Weitao Wang; Haotian Wang; Xiaohui Tang; Jinlei Huo; Yan Su; Chuangye Lu; Yujian Zhang; Hong Xu; Cheng Gu

doi:10.1039/d2sc02503e

Phenothiazine-based covalent organic frameworks with low exciton binding energies for photocatalysis

Chem Sci. 2022 Jul 9;13(29):8679-8685. doi: 10.1039/d2sc02503e. eCollection 2022 Jul 29.

Authors

Weitao Wang¹, Haotian Wang¹, Xiaohui Tang¹, Jinlei Huo¹, Yan Su¹, Chuangye Lu¹, Yujian Zhang², Hong Xu³, Cheng Gu^{1

4}

Affiliations

¹ State Key Laboratory of Luminescent Materials and Devices, Institute of Polymer Optoelectronic Materials and Devices, South China University of Technology No. 381 Wushan Road, Tianhe District Guangzhou 510640 P. R. China gucheng@scut.edu.cn.
² Department of Chemistry, Zhejiang Normal University Jinhua 321004 P. R. China sciencezyj@foxmail.com.
³ Institute of Nuclear and New Energy Technology, Tsinghua University Beijing 100084 P. R. China hongxu@tsinghua.edu.cn.
⁴ Guangdong Provincial Key Laboratory of Luminescence from Molecular Aggregates, South China University of Technology No. 381 Wushan Road, Tianhe District Guangzhou 510640 P. R. China.

Abstract

Designing delocalized excitons with low binding energy (E _b) in organic semiconductors is urgently required for efficient photochemistry because the excitons in most organic materials are localized with a high E _b of >300 meV. In this work, we report the achievement of a low E _b of ∼50 meV by constructing phenothiazine-based covalent organic frameworks (COFs) with inherent crystallinity, porosity, chemical robustness, and feasibility of bandgap engineering.
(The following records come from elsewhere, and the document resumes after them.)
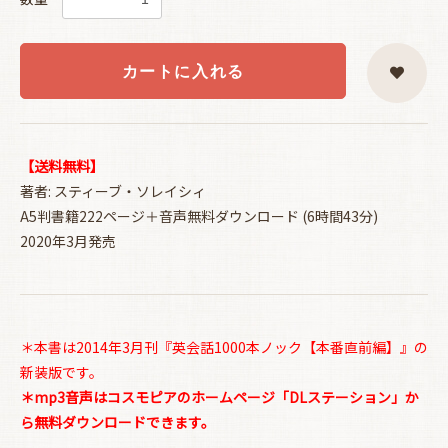
カートに入れる
【送料無料】
著者: スティーブ・ソレイシィ
A5判書籍222ページ＋音声無料ダウンロード (6時間43分)
2020年3月発売
＊本書は2014年3月刊『英会話1000本ノック【本番直前編】』の
新装版です。
＊mp3音声はコスモピアのホームページ「DLステーション」か
ら無料ダウンロードできます。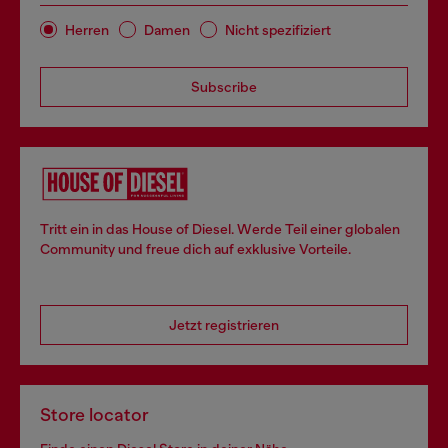
Herren
Damen
Nicht spezifiziert
Subscribe
Tritt ein in das House of Diesel. Werde Teil einer globalen
Community und freue dich auf exklusive Vorteile.
Jetzt registrieren
Store locator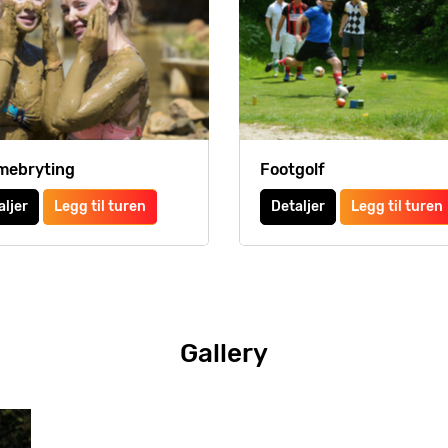
mebryting
Footgolf
aljer
Legg til turen
Detaljer
Legg til turen
Gallery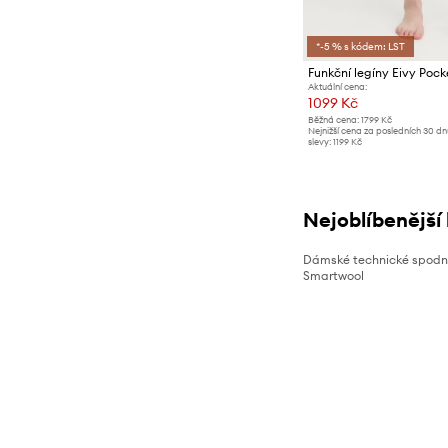
*-5 % s kódem: LST
Funkční legíny Eivy Pock
Aktuální cena:
1099 Kč
Běžná cena:
1799 Kč
Nejnižší cena za posledních 30 d
slevy:
1199 Kč
Nejoblíbenější
Dámské technické spodn
Smartwool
The low E _b facilitates effective exciton dissociation and thus promotes photocatalysis by using these COFs. As a demonstration, we subject these COFs to photocatalytic polymerization to synthesize polymers with remarkably high molecular weight without any requirement of the metal catalyst. Our results can facilitate the rational design of porous materials with low E _b for efficient photocatalysis.